This grant funded a planning project to evaluate the quality of digital objects in the HathiTrust Digital Library. The planning project utilized HathiTrust as a large-scale exemplar of the challenge of providing assurances about the quality and usefulness of documents in a preservation repository. The focus was on what stakeholders and users might accomplish if content housed in a repository such as HathiTrust were certified and branded as capable of performing certain functions.
The primary goal of the Foundation-supported planning project was a grant proposal to the Institute for Museum and Library Services (IMLS) to support the testing of content certification methodologies designed in the planning project. An additional benefit of the planning project was a clear sense of the value that the HathiTrust certification processes will add to the processes that Google, OCA, CDL, and other HathiTrust suppliers have in place for the same content.

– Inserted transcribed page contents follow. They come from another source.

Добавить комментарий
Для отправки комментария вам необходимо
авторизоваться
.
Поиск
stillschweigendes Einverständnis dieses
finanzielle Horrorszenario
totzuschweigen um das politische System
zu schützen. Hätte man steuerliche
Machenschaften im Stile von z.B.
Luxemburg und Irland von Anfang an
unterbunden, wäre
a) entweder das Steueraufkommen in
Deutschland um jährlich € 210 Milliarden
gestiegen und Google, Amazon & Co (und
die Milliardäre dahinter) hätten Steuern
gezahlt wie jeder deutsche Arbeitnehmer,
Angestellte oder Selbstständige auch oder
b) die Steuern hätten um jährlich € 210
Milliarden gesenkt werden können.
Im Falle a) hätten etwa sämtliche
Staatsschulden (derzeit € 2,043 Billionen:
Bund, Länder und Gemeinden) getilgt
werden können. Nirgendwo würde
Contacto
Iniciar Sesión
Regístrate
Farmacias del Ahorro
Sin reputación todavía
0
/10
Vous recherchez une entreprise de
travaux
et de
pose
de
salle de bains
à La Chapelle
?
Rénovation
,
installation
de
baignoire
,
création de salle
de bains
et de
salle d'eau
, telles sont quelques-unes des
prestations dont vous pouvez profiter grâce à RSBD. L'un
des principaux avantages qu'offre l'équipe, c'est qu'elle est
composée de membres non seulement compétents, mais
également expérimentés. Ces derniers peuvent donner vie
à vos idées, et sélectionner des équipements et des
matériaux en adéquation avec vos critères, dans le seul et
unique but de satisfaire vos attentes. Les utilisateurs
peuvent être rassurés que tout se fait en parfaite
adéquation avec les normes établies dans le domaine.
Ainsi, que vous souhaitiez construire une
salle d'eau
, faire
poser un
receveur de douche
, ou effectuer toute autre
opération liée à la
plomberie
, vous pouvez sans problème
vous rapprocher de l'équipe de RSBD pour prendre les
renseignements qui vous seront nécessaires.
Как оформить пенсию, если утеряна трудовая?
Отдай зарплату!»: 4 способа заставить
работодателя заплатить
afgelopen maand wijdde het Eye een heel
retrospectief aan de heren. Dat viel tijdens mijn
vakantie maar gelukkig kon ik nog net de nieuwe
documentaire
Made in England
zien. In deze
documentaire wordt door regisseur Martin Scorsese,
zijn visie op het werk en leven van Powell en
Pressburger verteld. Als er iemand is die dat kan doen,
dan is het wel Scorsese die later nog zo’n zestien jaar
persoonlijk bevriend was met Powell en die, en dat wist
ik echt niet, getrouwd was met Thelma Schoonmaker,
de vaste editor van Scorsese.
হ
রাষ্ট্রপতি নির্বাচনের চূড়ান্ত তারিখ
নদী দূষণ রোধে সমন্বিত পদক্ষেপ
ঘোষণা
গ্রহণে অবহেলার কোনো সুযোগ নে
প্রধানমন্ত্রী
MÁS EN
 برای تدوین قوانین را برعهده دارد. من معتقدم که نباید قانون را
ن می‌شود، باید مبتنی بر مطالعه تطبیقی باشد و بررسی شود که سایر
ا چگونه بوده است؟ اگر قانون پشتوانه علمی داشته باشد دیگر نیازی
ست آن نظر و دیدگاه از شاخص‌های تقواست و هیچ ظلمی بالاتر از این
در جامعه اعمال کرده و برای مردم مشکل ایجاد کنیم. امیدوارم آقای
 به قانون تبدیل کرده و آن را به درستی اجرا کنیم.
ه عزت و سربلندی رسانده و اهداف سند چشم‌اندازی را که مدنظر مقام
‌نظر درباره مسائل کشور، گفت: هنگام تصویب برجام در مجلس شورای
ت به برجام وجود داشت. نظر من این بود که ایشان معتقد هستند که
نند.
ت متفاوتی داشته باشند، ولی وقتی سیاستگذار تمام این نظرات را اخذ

In the new environment of large-scale digitization and third-party content aggregation, certification of repositories alone may be insufficient to provide assurances to stakeholders and end users on the quality of preserved content. Quality assurance in large-scale digitization projects is of increasing concern within the preservation community, particularly among those who are actively involved with research libraries that are contributing books and serials to a variety of projects. HathiTrust served as a large-scale testbed for resolving a set of challenges that face all preservation repositories, particularly those that include digitized book and serial volumes.